Women and girls are not allowed to appear outside the home unless wearing a head to
toe covering called the burqa. A three inch square opening covered with mesh provides
the only means for vision. Although the burqa was worn in Kabul before the Taliban
took control, it was not an enforced dress code and many women wore only scarves that
cover the head. Women are also forbidden from appearing in public with a male who is
not their relative.
Women’s and girls’ access to medical services has been drastically cut back. Women are treated primarily by female doctors and the number of female doctors has been greatly reduced. It is also dangerous for women to leave their homes. For example, one mother in the city of Farah reportedly was shot by the Taliban militia for appearing in public to take her toddler to a doctor. The child was acutely ill and needed immediate medical attention.

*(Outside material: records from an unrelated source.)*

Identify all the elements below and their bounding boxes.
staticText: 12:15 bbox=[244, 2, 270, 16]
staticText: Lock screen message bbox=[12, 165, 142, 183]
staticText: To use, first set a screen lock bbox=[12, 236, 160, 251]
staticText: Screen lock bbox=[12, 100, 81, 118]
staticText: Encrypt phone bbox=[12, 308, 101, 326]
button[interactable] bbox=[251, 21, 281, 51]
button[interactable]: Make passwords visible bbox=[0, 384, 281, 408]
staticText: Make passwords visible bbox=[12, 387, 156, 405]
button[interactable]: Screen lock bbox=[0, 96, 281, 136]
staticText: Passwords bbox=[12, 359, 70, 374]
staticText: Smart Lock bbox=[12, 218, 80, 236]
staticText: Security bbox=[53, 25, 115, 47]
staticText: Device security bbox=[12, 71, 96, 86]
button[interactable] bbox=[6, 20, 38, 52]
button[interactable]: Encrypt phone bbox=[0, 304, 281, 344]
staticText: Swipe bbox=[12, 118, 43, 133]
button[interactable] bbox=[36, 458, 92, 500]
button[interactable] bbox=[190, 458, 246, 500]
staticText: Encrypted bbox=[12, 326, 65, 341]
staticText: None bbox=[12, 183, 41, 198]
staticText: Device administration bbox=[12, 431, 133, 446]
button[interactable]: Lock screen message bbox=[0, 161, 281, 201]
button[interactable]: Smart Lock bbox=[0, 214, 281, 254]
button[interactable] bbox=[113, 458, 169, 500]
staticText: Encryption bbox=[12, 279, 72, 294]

Taliban militia mete out punishment for violations of these rules on the spot. For example, women have been beaten on the street if an inch of ankle shows under their burqa. They have been beaten if they are found to move about without an explanation acceptable to the Taliban. They have been beaten if they make noise when they walk. According to one report, a women struggling with two small children and groceries in her arms was reportedly beaten by the Taliban with a car antenna because she had let her face covering slip a fraction.
Taliban edicts require that windows in houses that have female occupants be painted over."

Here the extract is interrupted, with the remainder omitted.